Activity: Please copy all of the data that follows exactly, leaving any pictures out.

The data:
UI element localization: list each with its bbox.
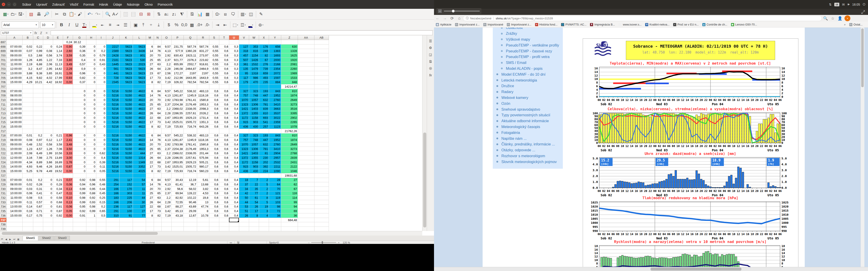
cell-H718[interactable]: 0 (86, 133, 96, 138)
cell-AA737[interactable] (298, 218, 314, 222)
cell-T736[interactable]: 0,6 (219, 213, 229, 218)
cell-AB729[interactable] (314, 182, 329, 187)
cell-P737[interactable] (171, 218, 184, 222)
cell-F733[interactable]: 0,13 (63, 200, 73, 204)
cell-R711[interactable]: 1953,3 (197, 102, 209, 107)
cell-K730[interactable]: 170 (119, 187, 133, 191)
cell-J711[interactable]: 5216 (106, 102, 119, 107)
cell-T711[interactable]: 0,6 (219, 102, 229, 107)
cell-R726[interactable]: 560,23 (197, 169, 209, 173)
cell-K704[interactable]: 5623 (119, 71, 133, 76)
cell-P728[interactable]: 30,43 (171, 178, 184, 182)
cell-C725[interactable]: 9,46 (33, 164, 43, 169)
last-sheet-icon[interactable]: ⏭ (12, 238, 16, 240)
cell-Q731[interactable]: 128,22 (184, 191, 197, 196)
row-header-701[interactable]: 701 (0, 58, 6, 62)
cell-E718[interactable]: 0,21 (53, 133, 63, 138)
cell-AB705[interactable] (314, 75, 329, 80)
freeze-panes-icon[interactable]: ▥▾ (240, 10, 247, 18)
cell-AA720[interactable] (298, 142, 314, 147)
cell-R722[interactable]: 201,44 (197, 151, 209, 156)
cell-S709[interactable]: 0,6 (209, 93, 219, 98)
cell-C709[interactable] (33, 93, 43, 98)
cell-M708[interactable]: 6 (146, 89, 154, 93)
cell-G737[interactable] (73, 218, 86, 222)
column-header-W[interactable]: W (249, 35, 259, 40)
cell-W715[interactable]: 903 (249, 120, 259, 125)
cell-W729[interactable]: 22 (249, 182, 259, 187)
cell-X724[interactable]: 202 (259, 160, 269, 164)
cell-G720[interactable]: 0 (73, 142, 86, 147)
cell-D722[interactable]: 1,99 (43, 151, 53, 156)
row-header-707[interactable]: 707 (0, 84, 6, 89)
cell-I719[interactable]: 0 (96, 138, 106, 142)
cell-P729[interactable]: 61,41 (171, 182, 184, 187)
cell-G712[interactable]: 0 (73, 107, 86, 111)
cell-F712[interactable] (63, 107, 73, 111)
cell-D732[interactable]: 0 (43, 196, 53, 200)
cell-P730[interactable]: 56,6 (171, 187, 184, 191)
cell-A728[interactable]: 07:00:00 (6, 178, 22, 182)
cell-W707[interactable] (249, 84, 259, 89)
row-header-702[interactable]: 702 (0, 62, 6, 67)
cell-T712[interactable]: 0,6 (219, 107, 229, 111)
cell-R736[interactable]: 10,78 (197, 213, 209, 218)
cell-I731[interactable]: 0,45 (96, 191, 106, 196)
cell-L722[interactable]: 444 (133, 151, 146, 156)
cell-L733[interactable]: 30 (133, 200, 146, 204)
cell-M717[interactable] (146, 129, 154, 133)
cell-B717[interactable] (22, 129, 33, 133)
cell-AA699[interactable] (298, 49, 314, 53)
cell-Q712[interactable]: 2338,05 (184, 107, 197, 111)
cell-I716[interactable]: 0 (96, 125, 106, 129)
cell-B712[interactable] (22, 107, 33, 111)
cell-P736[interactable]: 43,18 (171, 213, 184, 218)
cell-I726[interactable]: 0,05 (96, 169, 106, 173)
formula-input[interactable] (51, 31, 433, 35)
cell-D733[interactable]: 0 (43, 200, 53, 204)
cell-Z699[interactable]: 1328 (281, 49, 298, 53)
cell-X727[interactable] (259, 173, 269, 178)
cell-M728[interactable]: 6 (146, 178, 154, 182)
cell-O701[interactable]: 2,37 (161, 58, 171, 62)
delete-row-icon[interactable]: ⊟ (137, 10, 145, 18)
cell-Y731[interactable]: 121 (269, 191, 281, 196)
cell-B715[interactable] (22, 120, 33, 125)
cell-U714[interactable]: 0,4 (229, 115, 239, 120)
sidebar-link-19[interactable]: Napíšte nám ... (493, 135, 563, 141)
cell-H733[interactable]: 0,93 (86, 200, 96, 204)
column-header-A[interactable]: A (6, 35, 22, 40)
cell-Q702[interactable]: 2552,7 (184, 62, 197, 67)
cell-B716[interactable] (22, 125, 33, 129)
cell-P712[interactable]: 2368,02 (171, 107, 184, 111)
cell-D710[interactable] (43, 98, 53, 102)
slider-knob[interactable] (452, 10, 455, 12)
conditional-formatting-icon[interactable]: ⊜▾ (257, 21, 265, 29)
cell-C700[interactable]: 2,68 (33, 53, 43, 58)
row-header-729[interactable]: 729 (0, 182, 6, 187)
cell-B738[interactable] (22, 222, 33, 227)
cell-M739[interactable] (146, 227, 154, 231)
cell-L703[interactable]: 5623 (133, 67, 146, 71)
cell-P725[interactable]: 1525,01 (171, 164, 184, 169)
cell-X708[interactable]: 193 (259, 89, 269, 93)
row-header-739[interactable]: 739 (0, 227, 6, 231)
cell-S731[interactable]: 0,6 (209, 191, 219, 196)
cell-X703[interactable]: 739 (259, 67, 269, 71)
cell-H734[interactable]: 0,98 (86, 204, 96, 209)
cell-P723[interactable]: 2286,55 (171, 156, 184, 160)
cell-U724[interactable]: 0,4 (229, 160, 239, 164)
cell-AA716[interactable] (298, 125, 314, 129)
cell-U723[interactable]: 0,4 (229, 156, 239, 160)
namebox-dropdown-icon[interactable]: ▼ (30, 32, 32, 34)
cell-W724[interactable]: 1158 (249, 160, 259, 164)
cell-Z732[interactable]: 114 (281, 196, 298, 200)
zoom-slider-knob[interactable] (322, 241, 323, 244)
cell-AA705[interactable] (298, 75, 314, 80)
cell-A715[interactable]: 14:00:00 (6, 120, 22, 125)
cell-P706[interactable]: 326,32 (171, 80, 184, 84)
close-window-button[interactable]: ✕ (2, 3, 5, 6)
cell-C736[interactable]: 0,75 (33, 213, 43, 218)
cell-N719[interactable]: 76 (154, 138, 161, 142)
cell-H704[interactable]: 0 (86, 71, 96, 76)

Expected output:
UI element localization: list each with its bbox.
cell-H718[interactable]: 0 (86, 133, 96, 138)
cell-AA737[interactable] (298, 218, 314, 222)
cell-T736[interactable]: 0,6 (219, 213, 229, 218)
cell-AB729[interactable] (314, 182, 329, 187)
cell-P737[interactable] (171, 218, 184, 222)
cell-F733[interactable]: 0,13 (63, 200, 73, 204)
cell-R711[interactable]: 1953,3 (197, 102, 209, 107)
cell-K730[interactable]: 170 (119, 187, 133, 191)
cell-J711[interactable]: 5216 (106, 102, 119, 107)
cell-T711[interactable]: 0,6 (219, 102, 229, 107)
cell-R726[interactable]: 560,23 (197, 169, 209, 173)
cell-K704[interactable]: 5623 (119, 71, 133, 76)
cell-P728[interactable]: 30,43 (171, 178, 184, 182)
cell-C725[interactable]: 9,46 (33, 164, 43, 169)
last-sheet-icon[interactable]: ⏭ (12, 238, 16, 240)
cell-Q731[interactable]: 128,22 (184, 191, 197, 196)
row-header-701[interactable]: 701 (0, 58, 6, 62)
cell-E718[interactable]: 0,21 (53, 133, 63, 138)
cell-AB705[interactable] (314, 75, 329, 80)
freeze-panes-icon[interactable]: ▥▾ (240, 10, 247, 18)
cell-AA720[interactable] (298, 142, 314, 147)
cell-R722[interactable]: 201,44 (197, 151, 209, 156)
cell-S709[interactable]: 0,6 (209, 93, 219, 98)
cell-C709[interactable] (33, 93, 43, 98)
cell-M708[interactable]: 6 (146, 89, 154, 93)
cell-G737[interactable] (73, 218, 86, 222)
column-header-W[interactable]: W (249, 35, 259, 40)
cell-W715[interactable]: 903 (249, 120, 259, 125)
cell-W729[interactable]: 22 (249, 182, 259, 187)
cell-X724[interactable]: 202 (259, 160, 269, 164)
cell-G720[interactable]: 0 (73, 142, 86, 147)
cell-D722[interactable]: 1,99 (43, 151, 53, 156)
row-header-707[interactable]: 707 (0, 84, 6, 89)
cell-I719[interactable]: 0 (96, 138, 106, 142)
cell-P729[interactable]: 61,41 (171, 182, 184, 187)
cell-G712[interactable]: 0 (73, 107, 86, 111)
cell-F712[interactable] (63, 107, 73, 111)
cell-D732[interactable]: 0 (43, 196, 53, 200)
cell-P730[interactable]: 56,6 (171, 187, 184, 191)
cell-A728[interactable]: 07:00:00 (6, 178, 22, 182)
cell-W707[interactable] (249, 84, 259, 89)
row-header-702[interactable]: 702 (0, 62, 6, 67)
cell-T712[interactable]: 0,6 (219, 107, 229, 111)
cell-R736[interactable]: 10,78 (197, 213, 209, 218)
cell-I731[interactable]: 0,45 (96, 191, 106, 196)
cell-L722[interactable]: 444 (133, 151, 146, 156)
cell-L733[interactable]: 30 (133, 200, 146, 204)
cell-M717[interactable] (146, 129, 154, 133)
cell-B717[interactable] (22, 129, 33, 133)
cell-AA699[interactable] (298, 49, 314, 53)
cell-Q712[interactable]: 2338,05 (184, 107, 197, 111)
cell-I716[interactable]: 0 (96, 125, 106, 129)
cell-B712[interactable] (22, 107, 33, 111)
cell-P736[interactable]: 43,18 (171, 213, 184, 218)
cell-I726[interactable]: 0,05 (96, 169, 106, 173)
formula-input[interactable] (51, 31, 433, 35)
cell-D733[interactable]: 0 (43, 200, 53, 204)
cell-Z699[interactable]: 1328 (281, 49, 298, 53)
cell-X727[interactable] (259, 173, 269, 178)
cell-M728[interactable]: 6 (146, 178, 154, 182)
cell-O701[interactable]: 2,37 (161, 58, 171, 62)
delete-row-icon[interactable]: ⊟ (137, 10, 145, 18)
cell-Y731[interactable]: 121 (269, 191, 281, 196)
cell-B715[interactable] (22, 120, 33, 125)
cell-U714[interactable]: 0,4 (229, 115, 239, 120)
sidebar-link-19[interactable]: Napíšte nám ... (493, 135, 563, 141)
cell-H733[interactable]: 0,93 (86, 200, 96, 204)
column-header-A[interactable]: A (6, 35, 22, 40)
cell-Q702[interactable]: 2552,7 (184, 62, 197, 67)
cell-B716[interactable] (22, 125, 33, 129)
cell-P712[interactable]: 2368,02 (171, 107, 184, 111)
cell-D710[interactable] (43, 98, 53, 102)
slider-knob[interactable] (452, 10, 455, 12)
conditional-formatting-icon[interactable]: ⊜▾ (257, 21, 265, 29)
cell-C700[interactable]: 2,68 (33, 53, 43, 58)
row-header-729[interactable]: 729 (0, 182, 6, 187)
cell-B738[interactable] (22, 222, 33, 227)
cell-M739[interactable] (146, 227, 154, 231)
cell-L703[interactable]: 5623 (133, 67, 146, 71)
cell-P725[interactable]: 1525,01 (171, 164, 184, 169)
cell-X708[interactable]: 193 (259, 89, 269, 93)
row-header-739[interactable]: 739 (0, 227, 6, 231)
cell-S731[interactable]: 0,6 (209, 191, 219, 196)
cell-X703[interactable]: 739 (259, 67, 269, 71)
cell-H734[interactable]: 0,98 (86, 204, 96, 209)
cell-P723[interactable]: 2286,55 (171, 156, 184, 160)
cell-U724[interactable]: 0,4 (229, 160, 239, 164)
cell-AA716[interactable] (298, 125, 314, 129)
cell-U723[interactable]: 0,4 (229, 156, 239, 160)
namebox-dropdown-icon[interactable]: ▼ (30, 32, 32, 34)
cell-W724[interactable]: 1158 (249, 160, 259, 164)
cell-Z732[interactable]: 114 (281, 196, 298, 200)
zoom-slider-knob[interactable] (322, 241, 323, 244)
cell-AA705[interactable] (298, 75, 314, 80)
cell-A715[interactable]: 14:00:00 (6, 120, 22, 125)
cell-P706[interactable]: 326,32 (171, 80, 184, 84)
close-window-button[interactable]: ✕ (2, 3, 5, 6)
cell-C736[interactable]: 0,75 (33, 213, 43, 218)
cell-N719[interactable]: 76 (154, 138, 161, 142)
cell-H704[interactable]: 0 (86, 71, 96, 76)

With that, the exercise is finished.